→ WORK TO COMPLETE
Collect each line of the records containing the string "zoom".

┌──

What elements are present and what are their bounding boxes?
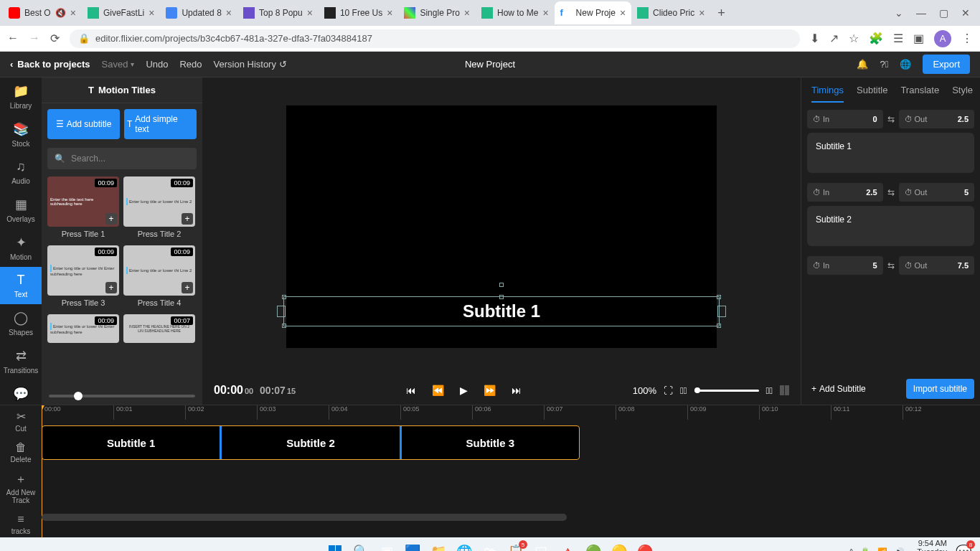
- template-press-title-1[interactable]: 00:09Enter the title text here subheadin…: [47, 176, 119, 238]
- template-press-title-3[interactable]: 00:09Enter long title or lower thi Enter…: [47, 245, 119, 307]
- in-time-field[interactable]: ⏱ In5: [807, 256, 883, 275]
- tracks-tool[interactable]: ≡tracks: [0, 509, 42, 540]
- tab-1[interactable]: Best O🔇×: [3, 1, 82, 24]
- tab-6[interactable]: Single Pro×: [398, 1, 476, 24]
- search-input[interactable]: 🔍 Search...: [47, 148, 197, 169]
- tab-translate[interactable]: Translate: [900, 85, 939, 103]
- version-history-button[interactable]: Version History ↺: [214, 59, 287, 70]
- chrome-icon-1[interactable]: 🟢: [584, 542, 603, 551]
- tray-chevron-icon[interactable]: ^: [849, 547, 853, 551]
- tab-7[interactable]: How to Me×: [476, 1, 555, 24]
- store-icon[interactable]: 🛍: [481, 542, 499, 551]
- close-icon[interactable]: ×: [70, 7, 76, 19]
- add-simple-text-button[interactable]: T Add simple text: [124, 109, 197, 139]
- chrome-icon-3[interactable]: 🔴: [636, 542, 654, 551]
- tab-timings[interactable]: Timings: [811, 85, 844, 103]
- close-icon[interactable]: ×: [464, 7, 470, 19]
- swap-icon[interactable]: ⇆: [887, 260, 895, 270]
- extensions-icon[interactable]: 🧩: [869, 32, 883, 45]
- import-subtitle-button[interactable]: Import subtitle: [906, 379, 974, 399]
- zoom-out-icon[interactable]: －⃝: [680, 385, 687, 396]
- delete-tool[interactable]: 🗑Delete: [0, 437, 42, 468]
- sidebar-overlays[interactable]: ▦Overlays: [0, 191, 42, 229]
- notifications-icon[interactable]: 🔔: [857, 59, 868, 70]
- forward-icon[interactable]: →: [29, 32, 40, 45]
- reading-list-icon[interactable]: ☰: [893, 32, 903, 45]
- close-icon[interactable]: ×: [699, 7, 705, 19]
- menu-icon[interactable]: ⋮: [961, 32, 973, 45]
- subtitle-text-input[interactable]: Subtitle 1: [807, 133, 974, 173]
- new-tab-button[interactable]: +: [710, 6, 732, 21]
- subtitle-overlay[interactable]: Subtitle 1: [283, 296, 720, 326]
- template-6[interactable]: 00:07INSERT THE HEADLINE HERE ON 2 LIN S…: [123, 314, 195, 343]
- add-subtitle-button[interactable]: + Add Subtitle: [807, 380, 900, 398]
- skip-start-icon[interactable]: ⏮: [406, 385, 416, 396]
- system-clock[interactable]: 9:54 AM Tuesday 8/23/2022: [912, 539, 947, 551]
- sidebar-motion[interactable]: ✦Motion: [0, 229, 42, 267]
- tab-mute-icon[interactable]: 🔇: [55, 8, 66, 18]
- undo-button[interactable]: Undo: [146, 59, 168, 70]
- out-time-field[interactable]: ⏱ Out2.5: [899, 110, 975, 128]
- subtitle-track[interactable]: Subtitle 1 Subtitle 2 Subtitle 3: [42, 425, 580, 460]
- app-icon[interactable]: 📋5: [507, 542, 525, 551]
- tab-4[interactable]: Top 8 Popu×: [237, 1, 319, 24]
- close-icon[interactable]: ×: [620, 7, 626, 19]
- share-icon[interactable]: ↗: [829, 32, 839, 45]
- tab-style[interactable]: Style: [952, 85, 973, 103]
- back-to-projects-button[interactable]: ‹ Back to projects: [10, 59, 90, 70]
- zoom-level[interactable]: 100%: [633, 385, 656, 396]
- chevron-down-icon[interactable]: ⌄: [895, 7, 903, 19]
- add-subtitle-button[interactable]: ☰ Add subtitle: [47, 109, 120, 139]
- add-template-icon[interactable]: +: [105, 282, 117, 293]
- volume-icon[interactable]: 🔊: [895, 547, 905, 552]
- in-time-field[interactable]: ⏱ In2.5: [807, 183, 883, 202]
- close-icon[interactable]: ×: [226, 7, 232, 19]
- wifi-icon[interactable]: 📶: [877, 547, 887, 552]
- swap-icon[interactable]: ⇆: [887, 187, 895, 197]
- timeline-scrollbar[interactable]: [42, 514, 567, 521]
- sidebar-audio[interactable]: ♫Audio: [0, 154, 42, 191]
- task-view-icon[interactable]: ▣: [377, 542, 396, 551]
- start-icon[interactable]: [326, 542, 344, 551]
- sidebar-transitions[interactable]: ⇄Transitions: [0, 342, 42, 380]
- tab-subtitle[interactable]: Subtitle: [857, 85, 887, 103]
- subtitle-clip-1[interactable]: Subtitle 1: [42, 426, 222, 459]
- redo-button[interactable]: Redo: [179, 59, 202, 70]
- export-button[interactable]: Export: [923, 55, 970, 74]
- in-time-field[interactable]: ⏱ In0: [807, 110, 883, 128]
- chrome-icon-2[interactable]: 🟡: [610, 542, 628, 551]
- timeline-ruler[interactable]: 00:00 00:01 00:02 00:03 00:04 00:05 00:0…: [42, 405, 980, 420]
- maximize-icon[interactable]: ▢: [939, 7, 948, 19]
- back-icon[interactable]: ←: [7, 32, 19, 45]
- notifications-icon[interactable]: 💬8: [954, 542, 973, 551]
- bookmark-icon[interactable]: ☆: [849, 32, 859, 45]
- add-template-icon[interactable]: +: [182, 282, 193, 293]
- close-icon[interactable]: ×: [307, 7, 313, 19]
- subtitle-clip-3[interactable]: Subtitle 3: [402, 426, 579, 459]
- template-5[interactable]: 00:09Enter long title or lower thi Enter…: [47, 314, 119, 343]
- help-icon[interactable]: ?⃝: [880, 59, 888, 70]
- profile-avatar[interactable]: A: [934, 30, 951, 47]
- search-icon[interactable]: 🔍: [352, 542, 370, 551]
- template-press-title-2[interactable]: 00:09Enter long title or lower thi Line …: [123, 176, 195, 238]
- close-icon[interactable]: ×: [542, 7, 548, 19]
- battery-icon[interactable]: 🔋: [860, 547, 870, 552]
- template-press-title-4[interactable]: 00:09Enter long title or lower thi Line …: [123, 245, 195, 307]
- zoom-slider[interactable]: [694, 390, 759, 392]
- sidebar-stock[interactable]: 📚Stock: [0, 116, 42, 154]
- tab-3[interactable]: Updated 8×: [160, 1, 237, 24]
- template-zoom-slider[interactable]: [42, 387, 202, 405]
- skip-end-icon[interactable]: ⏭: [512, 385, 522, 396]
- close-icon[interactable]: ×: [149, 7, 154, 19]
- add-template-icon[interactable]: +: [182, 213, 193, 225]
- rewind-icon[interactable]: ⏪: [432, 385, 444, 396]
- sidebar-text[interactable]: TText: [0, 267, 42, 304]
- side-panel-icon[interactable]: ▣: [913, 32, 924, 45]
- url-input[interactable]: 🔒 editor.flixier.com/projects/b3c4cb67-4…: [70, 29, 800, 48]
- vlc-icon[interactable]: 🔺: [558, 542, 577, 551]
- video-canvas[interactable]: Subtitle 1: [286, 105, 717, 348]
- tab-9[interactable]: Clideo Pric×: [631, 1, 710, 24]
- sidebar-shapes[interactable]: ◯Shapes: [0, 304, 42, 342]
- widgets-icon[interactable]: 🟦: [403, 542, 422, 551]
- out-time-field[interactable]: ⏱ Out5: [899, 183, 975, 202]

└──

→ FINISHED TASK
- zoom-out-icon[interactable]: －⃝: [680, 385, 687, 396]
- zoom-level[interactable]: 100%: [633, 385, 656, 396]
- zoom-slider[interactable]: [694, 390, 759, 392]
- template-zoom-slider[interactable]: [42, 387, 202, 405]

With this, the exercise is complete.